Pandemi Covid-19, Ekonomi Meroket 7,07% & Prestasi Jokowi

Rem pertama yang ditarik Jokowi pada kuartal II tahun lalu membuat ekonomi langsung jatuh -5,3%. Indonesia akhirnya mengikuti beberapa negara lain yang sebelumnya sudah lebih dulu masuk di zona resesi.

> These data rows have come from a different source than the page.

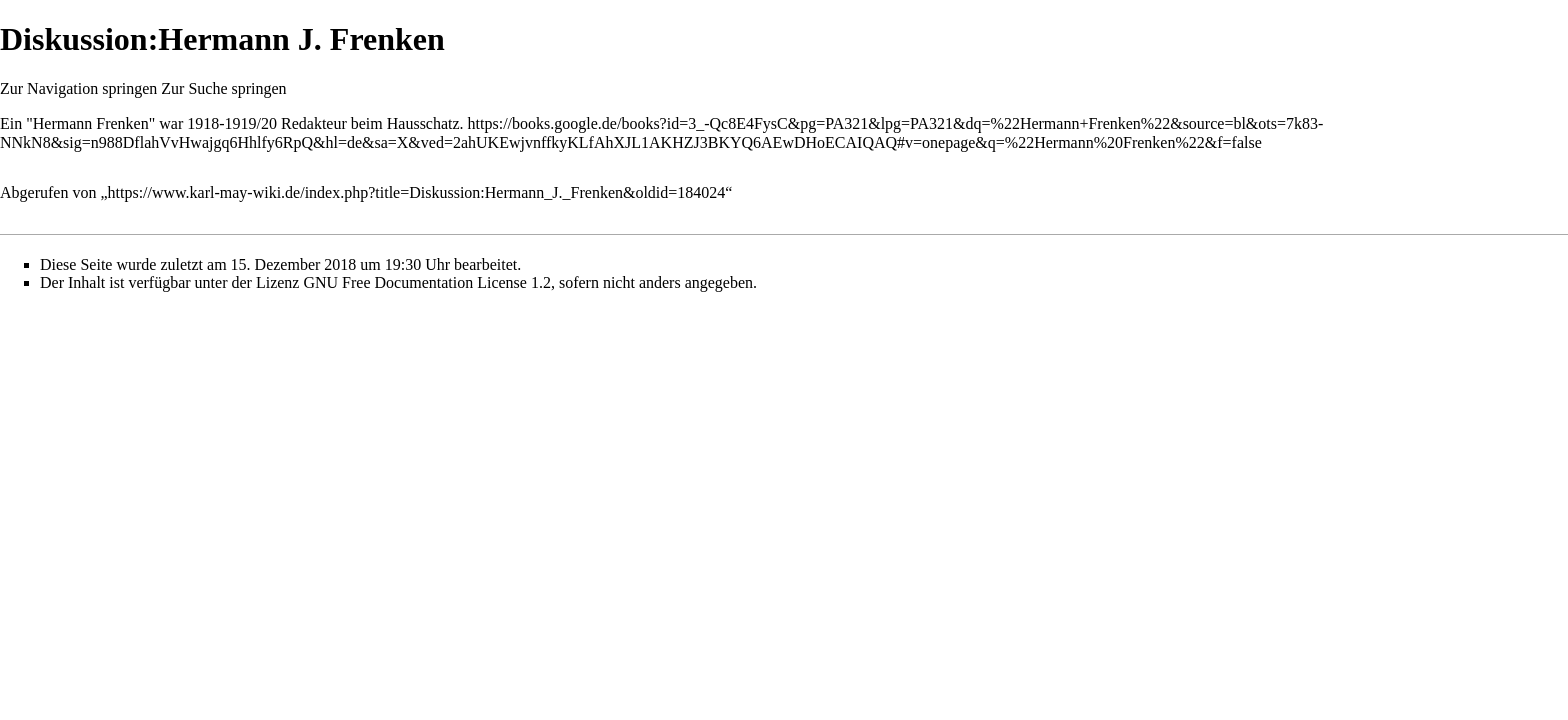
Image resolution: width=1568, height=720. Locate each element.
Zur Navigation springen (78, 88)
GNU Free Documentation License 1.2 (426, 282)
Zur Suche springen (223, 88)
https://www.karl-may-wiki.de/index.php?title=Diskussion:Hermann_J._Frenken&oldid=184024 (417, 192)
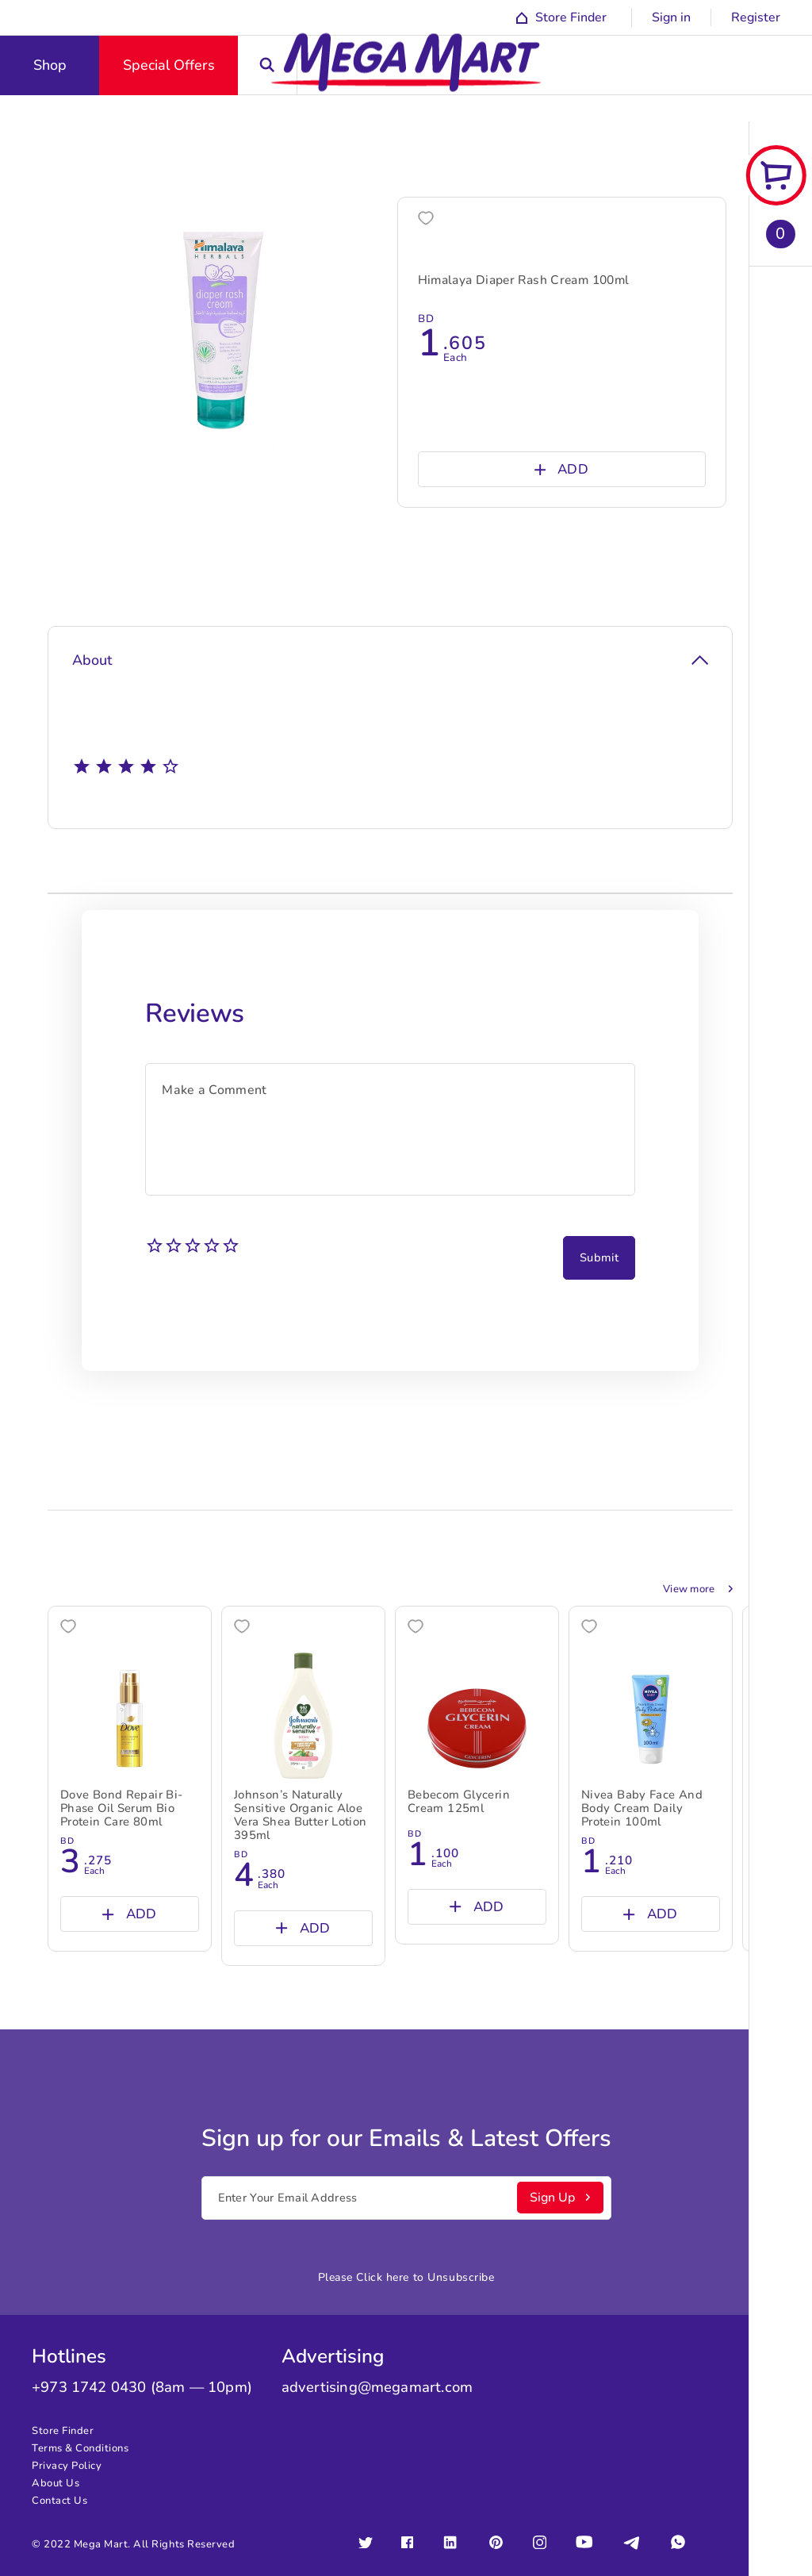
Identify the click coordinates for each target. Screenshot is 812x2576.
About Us (55, 2483)
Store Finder (63, 2431)
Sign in (671, 17)
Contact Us (59, 2500)
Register (755, 17)
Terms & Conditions (80, 2448)
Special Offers (169, 65)
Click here (382, 2277)
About (390, 660)
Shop (50, 65)
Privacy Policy (67, 2466)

Kuartal berikutnya, ekonomi Indonesia beranjak pulih meskipun masih kontraksi. Situasi ini berlanjut sampai pada kuartal I-2021. Patut dipahami, setiap kali rem dilepas dan gas ditekan maka yang terjadi adalah kenaikan kasus positif covid.
Akhirnya pada kuartal II-2021 Indonesia berhasil keluar dari jurang resesi. Badan Pusat Statistik (BPS) kemarin mengumumkan pertumbuhan ekonomi tanah air mencapai 7,07%. Ini bahkan tertinggi sejak kuartal IV-2004 silam.
Ada dua faktor utama yang membuat ekonomi Indonesia tumbuh tinggi. Pertama adalah basis yang rendah (low-base effect).
Pada kuartal II-2020 yang menjadi perbandingan, PDB Indonesia mengalami kontraksi (pertumbuhan negatif) lebih dari 5% yoy karena pandemi virus corona (Coronavirus Disease-2019/Covid-19). Jadi kalau ada perbaikan sedikit saja pasti ada pertumbuhan yang tinggi.
Kedua, memang ada perbaikan dari berbagai aktivitas ekonomi. Konsumsi rumah tangga yang tumbuh 5,93% dan LNPRT tumbuh 4,12%. Indikasi ini awalnya sudah terlihat seiring dengan peningkatan mobilitas masyarakat.
Selanjutnya belanja pemerintah tumbuh 8,06%, investasi/PMTB tumbuh 7,54%, ekspor tumbuh 31,78% dan impor tumbuh 31,22%.
Hanya saja patut dipahami, bahwa raihan ini belum menggambarkan kondisi normal, yaitu sebelum adanya pandemi covid.
"Perekonomian sudah ada perbaikan namun ini belum kembali pada pra covid. Jadi perbaikan sudah ada, sudah positif, tapi pencapaiannya belum sama seperti pada kondisi normal. Tapi secara teknis, kita sudah keluar dari resesi," jelas Kepala BPS Margo Yuwono.